A friend asked recently when I had converted from a wine snob to a beer geek. My tweets about my parallel universe as a “beerophile” were posting to my Facebook page and she was not the first person to comment on my transformation. After pondering the question, I decided to write a little about my journey.
I started drinking wine in my mid-twenties when I moved to California. I truly enjoyed the seemingly endless options of fabulous wine available and as my taste developed so did my passion for wine. My palate evolved over the years and I found I was more prone to fine wine than basic grocery store selections. My investment in my habit grew. I loved wine and was enthralled with the complexities of appearance, the nose, the feel and the taste associated with the many types, styles and brands. Wine and of course, the food that compliments it, was a huge part of my social life as the years passed. I loved sharing my wine finds with good friends over dinner at both my home and restaurants. I shudder at the thought of the money I have spent over the years…
While I had always enjoyed beer, I honestly never thought much about what I was drinking. I preferred to drink micro-brewed beer, but was not really conscious of the decisions I made. I just knew that I didn’t care for Coors, Bud or any other watery beer on the market. There was no real passion in my beer selections and I rarely took the time to think about the ingredients going into the beer, much less the business and political implications of my choices.
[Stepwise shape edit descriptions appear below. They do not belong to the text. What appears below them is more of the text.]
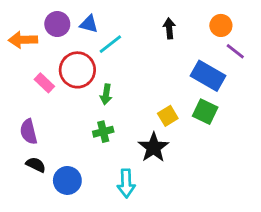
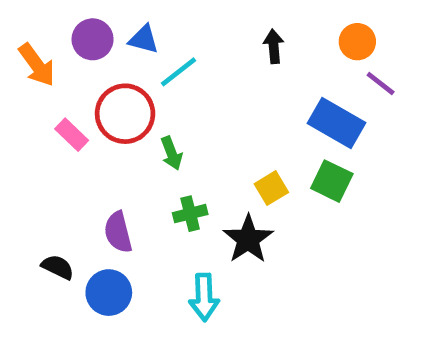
orange arrow: (23, 40) -> (37, 65), turned -124
green arrow: (106, 94) -> (172, 153), turned -30
purple semicircle: (29, 132) -> (118, 232), moved
green cross: (103, 132) -> (190, 214), moved

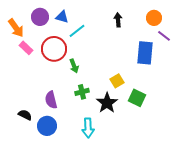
blue rectangle: (336, 123) -> (145, 53), turned 65
pink rectangle: (72, 135) -> (26, 48), moved
green square: (332, 181) -> (137, 98), moved

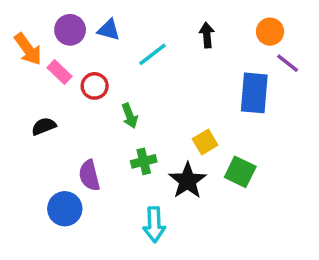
cyan line: (77, 31) -> (152, 54), moved
pink rectangle: (26, 48) -> (60, 72), moved
red circle: (54, 49) -> (95, 86), size x0.6
black semicircle: (25, 115) -> (44, 126), moved, turned -48
blue circle: (47, 126) -> (65, 209), moved

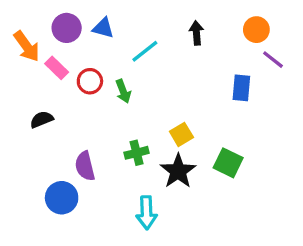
blue rectangle: (254, 93) -> (241, 88), size x0.7
green arrow: (130, 116) -> (123, 91), moved
yellow square: (205, 142) -> (181, 134), moved

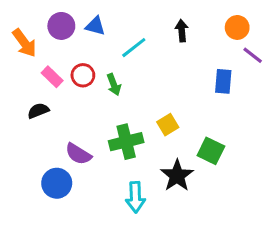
pink rectangle: (57, 68) -> (52, 77), moved
green cross: (137, 153) -> (126, 142), size x1.5
purple semicircle: (85, 166) -> (78, 154), turned -44
black star: (178, 171) -> (177, 176), moved

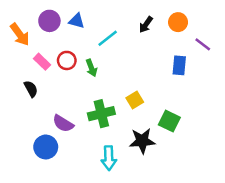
orange circle: (237, 27) -> (178, 22), moved
black arrow: (182, 31) -> (146, 25), turned -140
black semicircle: (38, 111) -> (31, 89), turned 84
black star: (177, 176) -> (142, 141), turned 30

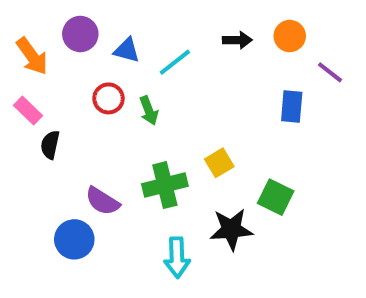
blue triangle: (77, 21) -> (127, 50), moved
black arrow: (146, 25) -> (237, 40), turned -126
pink rectangle: (42, 62) -> (28, 111), moved
black semicircle: (31, 89) -> (50, 145), turned -140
Never had I pondered which beers would best pair with an artisan cheese platter I had assembled for a cocktail party nor had I contemplated a social dinner offering different beer choices with the course I would prepare.
That is until I moved to San Diego in 2003… I had the pleasure of becoming acquainted with a young man who founded a craft brewing business in San Diego. A neighbor in my building, GK brought his own beer selections to a party at my loft and even brought his own glassware. I was in no way, shape or form offended by his apparent beer snobbery. On the contrary, I was intrigued by his passion. I recognized there was a lot I could learn from this incredible entrepreneur. Many of my new neighbors in Park Loft were also craft beer fans. With Greg as a generous anchor, there was never a social event in the building (and boy did we have a lot of them!) that didn’t include several of the many choices of beer brewed by Stone. There were many group outings to local craft beer mecca’s like O’Brien’s, The Local, Hamilton’s, and The Whistle Stop. This was the beginning of my craft beer education.